Find every line in the data that contains the word "more". Return each of those lines.

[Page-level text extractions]
= Beginning of Section =
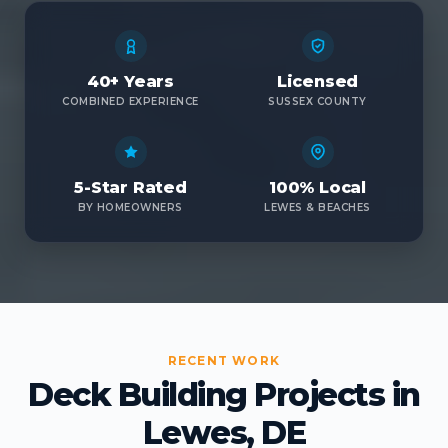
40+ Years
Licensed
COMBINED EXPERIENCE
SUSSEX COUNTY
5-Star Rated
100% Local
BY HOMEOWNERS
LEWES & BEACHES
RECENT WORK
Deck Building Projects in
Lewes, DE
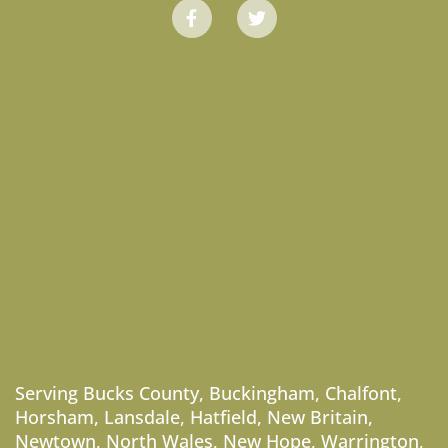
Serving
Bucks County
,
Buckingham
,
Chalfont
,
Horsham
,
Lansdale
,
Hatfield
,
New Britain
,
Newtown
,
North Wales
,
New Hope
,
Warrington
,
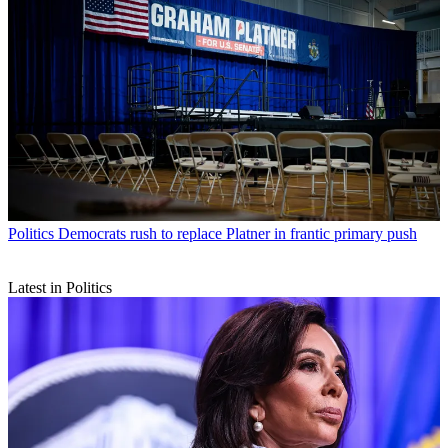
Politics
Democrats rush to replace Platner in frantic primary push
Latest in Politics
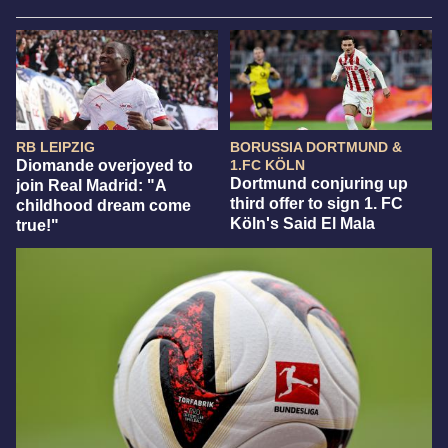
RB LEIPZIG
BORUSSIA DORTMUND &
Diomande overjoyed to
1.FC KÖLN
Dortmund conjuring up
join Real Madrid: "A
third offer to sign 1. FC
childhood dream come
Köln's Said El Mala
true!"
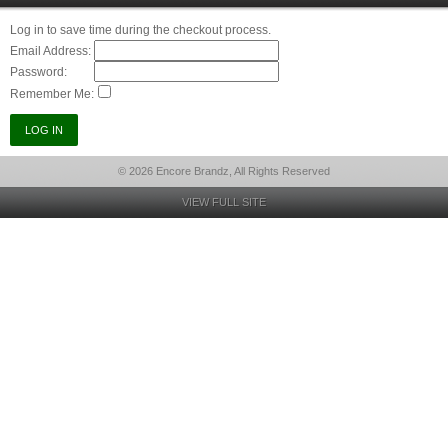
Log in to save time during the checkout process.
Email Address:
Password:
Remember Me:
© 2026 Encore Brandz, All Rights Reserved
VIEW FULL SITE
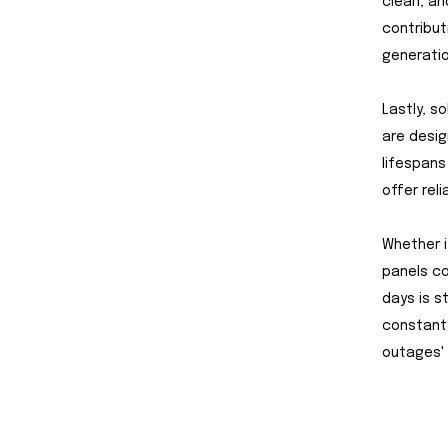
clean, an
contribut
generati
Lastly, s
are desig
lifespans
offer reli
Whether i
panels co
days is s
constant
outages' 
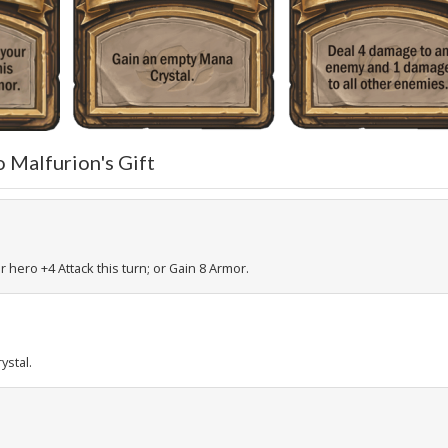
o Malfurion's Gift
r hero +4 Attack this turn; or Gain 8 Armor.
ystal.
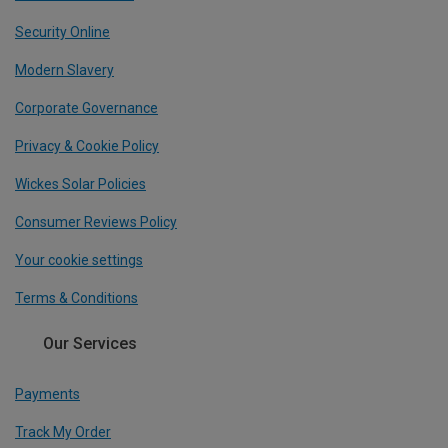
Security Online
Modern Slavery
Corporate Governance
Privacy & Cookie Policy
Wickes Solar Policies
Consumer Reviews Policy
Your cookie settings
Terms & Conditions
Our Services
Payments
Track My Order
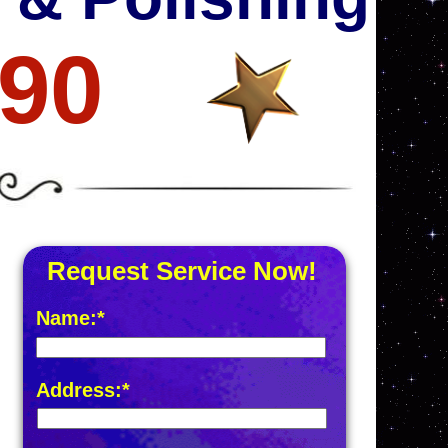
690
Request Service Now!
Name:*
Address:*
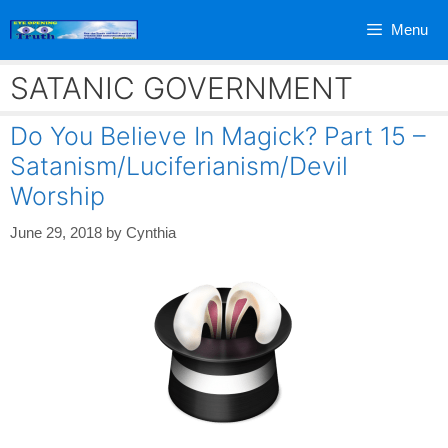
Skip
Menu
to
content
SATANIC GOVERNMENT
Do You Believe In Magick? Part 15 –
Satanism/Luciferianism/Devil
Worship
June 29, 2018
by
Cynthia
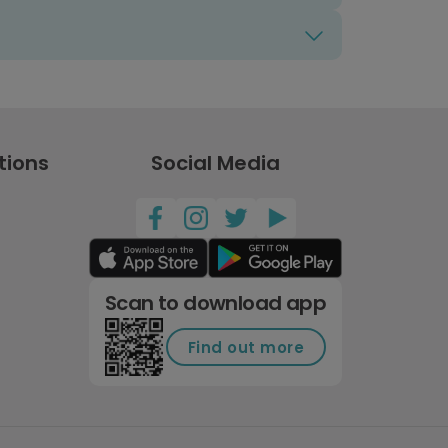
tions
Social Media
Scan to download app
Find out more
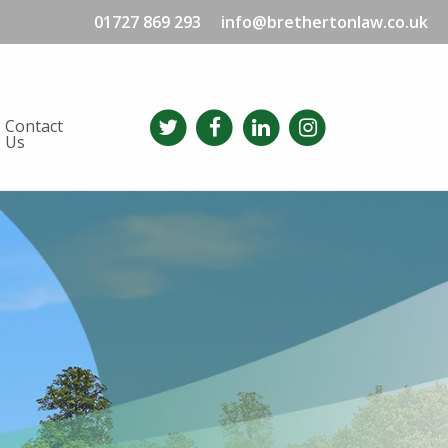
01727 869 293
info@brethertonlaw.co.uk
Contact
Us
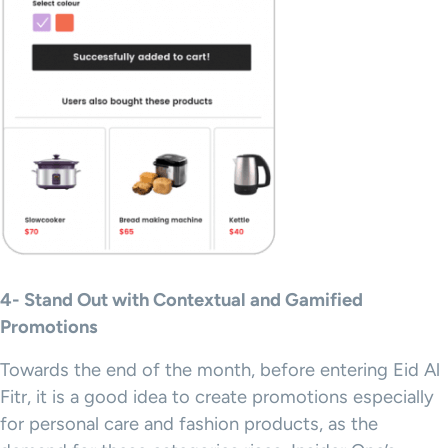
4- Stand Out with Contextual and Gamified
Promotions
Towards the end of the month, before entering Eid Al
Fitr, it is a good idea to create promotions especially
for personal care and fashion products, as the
= End of Section =
= Beginning of Section =
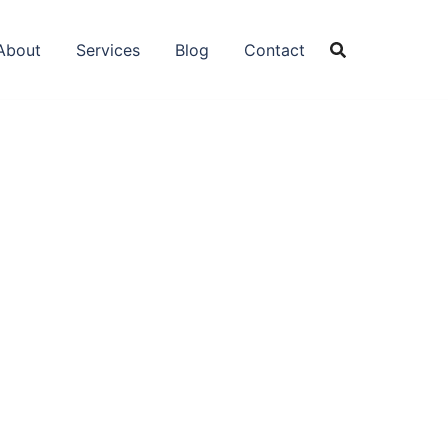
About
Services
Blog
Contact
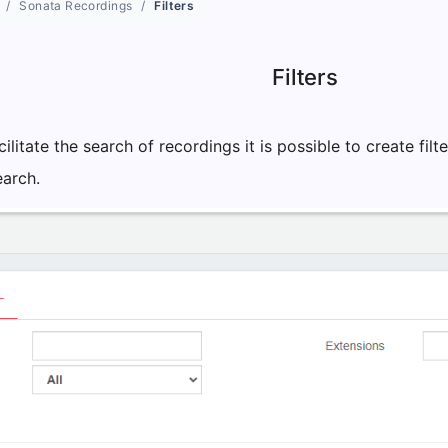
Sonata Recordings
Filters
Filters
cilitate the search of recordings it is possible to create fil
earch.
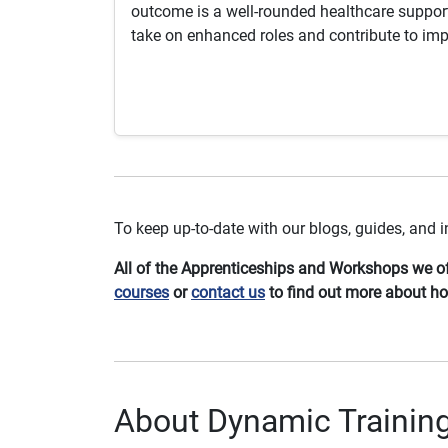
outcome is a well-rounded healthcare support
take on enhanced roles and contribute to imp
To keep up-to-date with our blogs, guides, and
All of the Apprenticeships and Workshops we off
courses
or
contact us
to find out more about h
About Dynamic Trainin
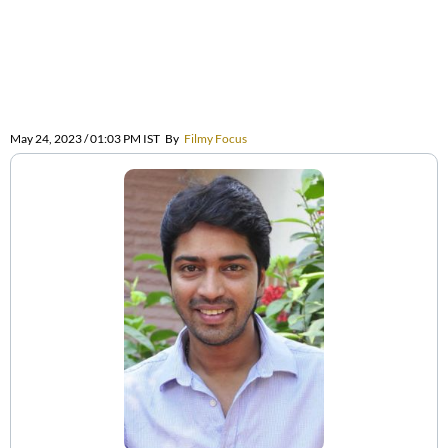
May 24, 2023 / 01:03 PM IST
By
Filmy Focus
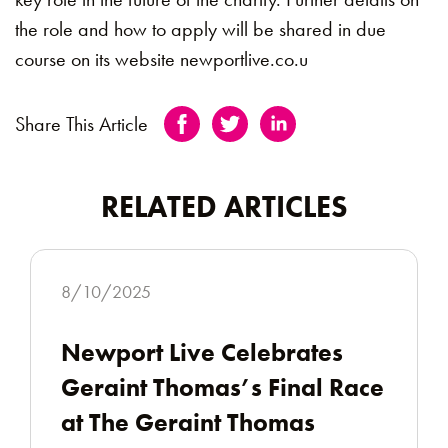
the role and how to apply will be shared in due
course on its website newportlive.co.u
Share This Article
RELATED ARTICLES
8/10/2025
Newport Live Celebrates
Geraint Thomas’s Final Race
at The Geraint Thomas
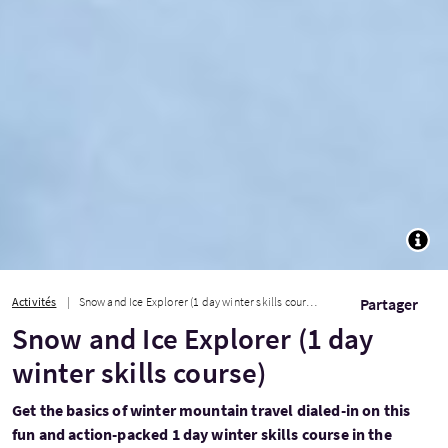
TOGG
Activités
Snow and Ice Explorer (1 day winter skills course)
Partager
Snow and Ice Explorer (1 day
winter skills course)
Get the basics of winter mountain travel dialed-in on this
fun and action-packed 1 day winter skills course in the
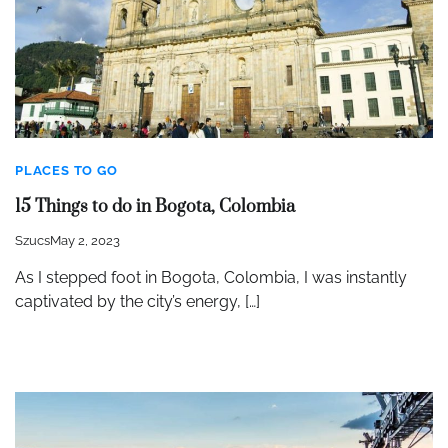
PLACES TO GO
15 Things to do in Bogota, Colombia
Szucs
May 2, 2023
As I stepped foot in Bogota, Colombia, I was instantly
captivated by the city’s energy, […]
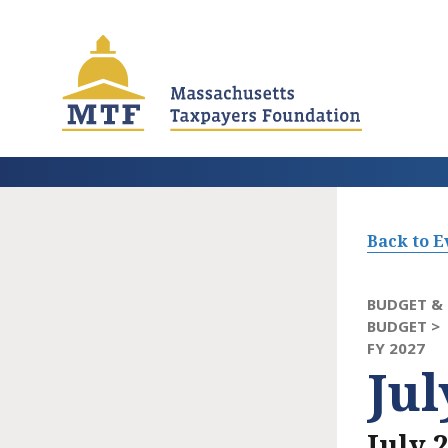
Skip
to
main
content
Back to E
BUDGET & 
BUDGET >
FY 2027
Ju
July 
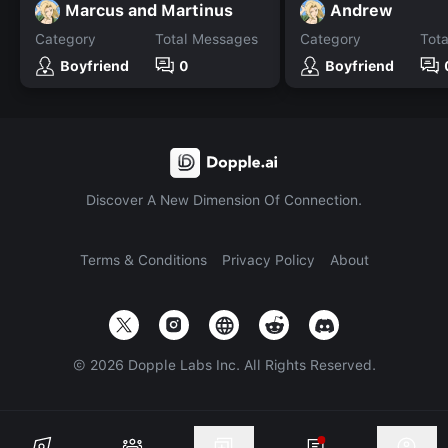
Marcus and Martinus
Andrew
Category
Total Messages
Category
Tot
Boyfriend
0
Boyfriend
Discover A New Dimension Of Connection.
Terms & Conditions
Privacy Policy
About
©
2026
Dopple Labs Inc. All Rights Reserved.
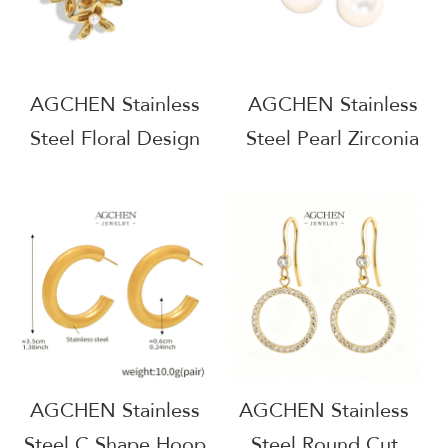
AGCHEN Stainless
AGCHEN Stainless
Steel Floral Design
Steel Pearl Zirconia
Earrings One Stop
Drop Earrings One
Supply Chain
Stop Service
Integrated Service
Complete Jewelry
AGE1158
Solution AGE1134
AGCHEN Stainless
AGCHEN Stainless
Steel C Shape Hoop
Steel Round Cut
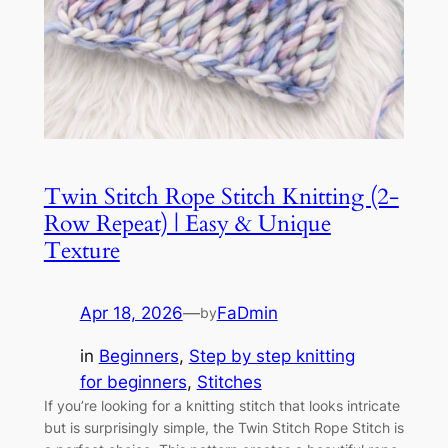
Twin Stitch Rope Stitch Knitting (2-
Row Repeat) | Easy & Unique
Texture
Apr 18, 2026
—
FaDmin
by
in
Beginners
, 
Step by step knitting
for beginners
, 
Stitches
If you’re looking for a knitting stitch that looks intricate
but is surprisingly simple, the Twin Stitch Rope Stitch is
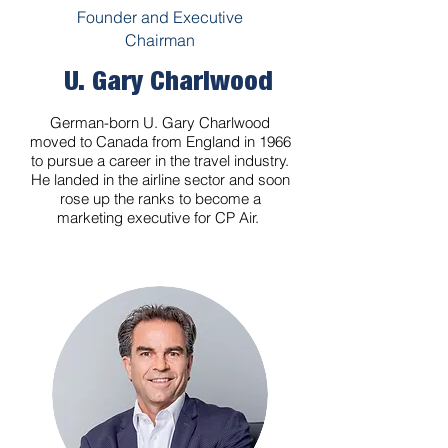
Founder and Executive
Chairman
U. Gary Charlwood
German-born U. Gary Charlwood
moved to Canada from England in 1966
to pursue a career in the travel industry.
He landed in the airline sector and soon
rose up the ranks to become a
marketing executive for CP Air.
= End of Section =
= Beginning of Section =
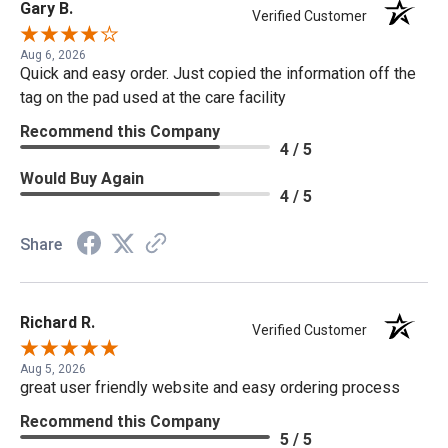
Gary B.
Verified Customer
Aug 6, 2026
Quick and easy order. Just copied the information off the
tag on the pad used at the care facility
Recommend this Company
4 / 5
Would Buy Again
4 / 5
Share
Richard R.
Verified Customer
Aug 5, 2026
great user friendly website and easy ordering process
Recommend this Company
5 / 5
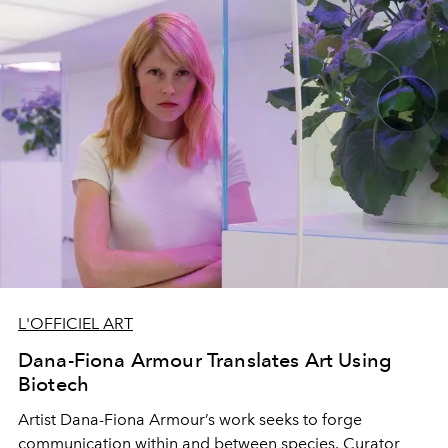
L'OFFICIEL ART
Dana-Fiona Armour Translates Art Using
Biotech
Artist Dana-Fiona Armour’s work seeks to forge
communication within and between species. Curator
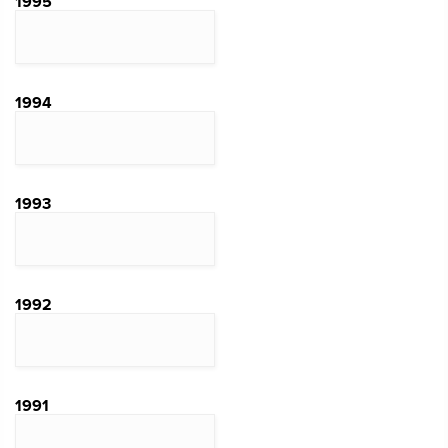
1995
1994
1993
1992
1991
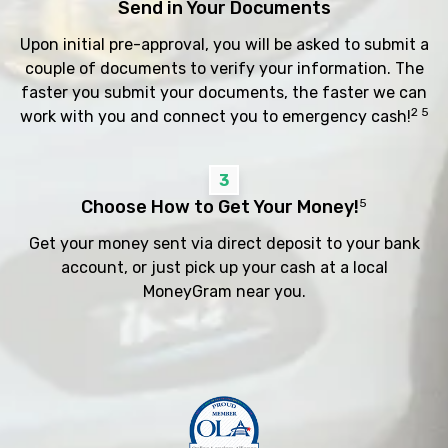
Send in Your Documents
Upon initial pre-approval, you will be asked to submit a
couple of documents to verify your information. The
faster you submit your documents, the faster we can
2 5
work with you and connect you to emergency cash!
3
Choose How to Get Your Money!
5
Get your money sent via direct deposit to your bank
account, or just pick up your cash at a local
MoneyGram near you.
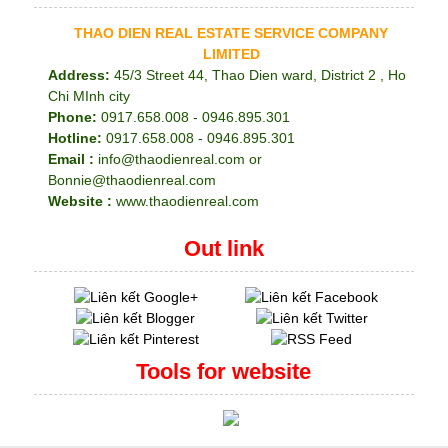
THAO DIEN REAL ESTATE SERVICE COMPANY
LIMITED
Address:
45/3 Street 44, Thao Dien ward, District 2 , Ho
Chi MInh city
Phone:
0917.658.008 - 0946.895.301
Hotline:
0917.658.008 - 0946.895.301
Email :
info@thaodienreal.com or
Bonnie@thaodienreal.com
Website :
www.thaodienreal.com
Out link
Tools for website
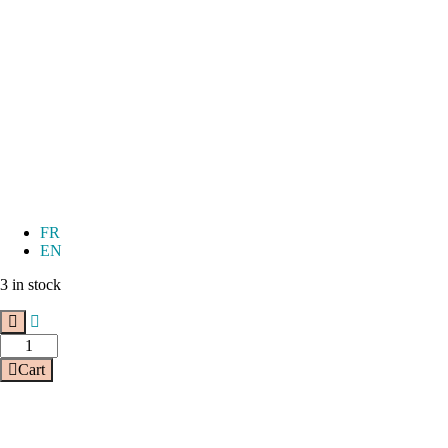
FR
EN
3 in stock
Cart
= End of Section =
## [Finished exercise]
Find out more
to find out more about h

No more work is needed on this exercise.